Until the Fukushima Daiichi nuclear disaster in 2011, the nation had traditionally depended on nuclear power generation, as it does not have abundant quantities of domestic reserves of crude oil and natural gas.
But, despite an increased appetite to scale up its share of renewables, Japan currently relies heavily on coal-fired power, with the fuel accounting for 29% of its energy mix.
Major coal power plants in the country include the 4.1-GW Hekinan coal power plant, the 1.8-GW Maizuru power station, and the 1.6-GW Tomatoh-Atsuma power station.
5. South Korea – 192 TWh
South Korea is the fifth-largest coal-fired power generating nation, having produced 192 TWh of electricity from the fuel in 2020.
On announcing the country’s net-zero emissions pledge for 2050 in October 2020, President Moon Jae-in said the nation would bring an end to its coal dependency and replace it with renewables as part of its Green New Deal that was announced in July 2020.

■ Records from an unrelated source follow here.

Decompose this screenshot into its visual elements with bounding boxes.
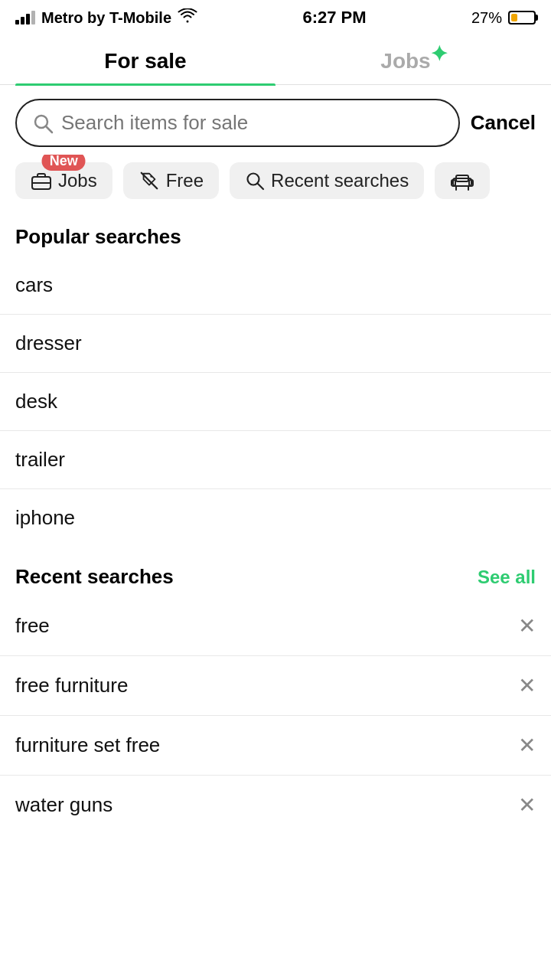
battery-icon: [508, 11, 536, 24]
new-badge: New: [42, 155, 86, 171]
recent-search-free[interactable]: free ✕: [0, 596, 551, 656]
search-input[interactable]: [61, 111, 443, 135]
chip-recent-searches[interactable]: Recent searches: [230, 162, 424, 199]
remove-free-button[interactable]: ✕: [518, 613, 536, 639]
cancel-button[interactable]: Cancel: [471, 111, 536, 135]
jobs-sparkle-wrapper: Jobs ✦: [380, 49, 430, 74]
signal-bars-icon: [15, 11, 35, 24]
status-right: 27%: [471, 9, 536, 27]
recent-searches-header: Recent searches See all: [0, 547, 551, 596]
remove-free-furniture-button[interactable]: ✕: [518, 673, 536, 698]
chip-furniture[interactable]: [435, 162, 490, 199]
carrier-label: Metro by T-Mobile: [41, 9, 171, 27]
search-chip-icon: [245, 171, 265, 191]
chip-free-label: Free: [166, 170, 204, 191]
search-icon: [32, 113, 54, 134]
popular-search-iphone[interactable]: iphone: [0, 489, 551, 547]
sparkle-icon: ✦: [430, 41, 448, 67]
recent-searches-title: Recent searches: [15, 565, 174, 589]
recent-search-free-furniture[interactable]: free furniture ✕: [0, 656, 551, 716]
chip-recent-label: Recent searches: [271, 170, 409, 191]
chip-jobs[interactable]: New Jobs: [15, 162, 112, 199]
remove-water-guns-button[interactable]: ✕: [518, 792, 536, 818]
status-left: Metro by T-Mobile: [15, 8, 197, 28]
search-input-wrap[interactable]: [15, 99, 460, 147]
tag-slash-icon: [139, 171, 160, 191]
popular-search-cars[interactable]: cars: [0, 256, 551, 315]
chip-free[interactable]: Free: [123, 162, 219, 199]
chips-row: New Jobs Free Recent searches: [0, 155, 551, 207]
search-row: Cancel: [0, 85, 551, 155]
svg-line-6: [258, 184, 264, 190]
svg-line-1: [47, 126, 53, 132]
tab-for-sale[interactable]: For sale: [15, 35, 276, 84]
see-all-link[interactable]: See all: [478, 567, 536, 588]
recent-searches-list: free ✕ free furniture ✕ furniture set fr…: [0, 596, 551, 835]
tab-bar: For sale Jobs ✦: [0, 35, 551, 85]
popular-searches-list: cars dresser desk trailer iphone: [0, 256, 551, 547]
popular-searches-title: Popular searches: [0, 207, 551, 256]
chip-jobs-label: Jobs: [58, 170, 97, 191]
briefcase-icon: [31, 171, 52, 191]
battery-percent: 27%: [471, 9, 502, 27]
status-time: 6:27 PM: [302, 8, 366, 28]
popular-search-dresser[interactable]: dresser: [0, 315, 551, 373]
wifi-icon: [178, 8, 197, 28]
tab-jobs[interactable]: Jobs ✦: [276, 35, 536, 84]
recent-search-water-guns[interactable]: water guns ✕: [0, 776, 551, 835]
sofa-icon: [450, 171, 474, 191]
remove-furniture-set-free-button[interactable]: ✕: [518, 733, 536, 758]
svg-point-0: [35, 116, 47, 128]
popular-search-desk[interactable]: desk: [0, 373, 551, 431]
svg-point-4: [150, 175, 152, 178]
recent-search-furniture-set-free[interactable]: furniture set free ✕: [0, 716, 551, 776]
popular-search-trailer[interactable]: trailer: [0, 431, 551, 489]
status-bar: Metro by T-Mobile 6:27 PM 27%: [0, 0, 551, 32]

But it will not be an easy task for South Korea – the world’s seventh-highest polluter – as coal currently provides 36% of its power mix.
The 6.1-GW Taean power station, which is the second-largest coal power plant in the world, is based in Chungcheongnam-do.
The Taean power station supplies electricity primarily to the South Korean capital, Seoul, and surrounding regions. The third-largest coal facility in the world, the 6-GW Dangjin Thermal Power Plant, is also located in Chungcheongnam-do.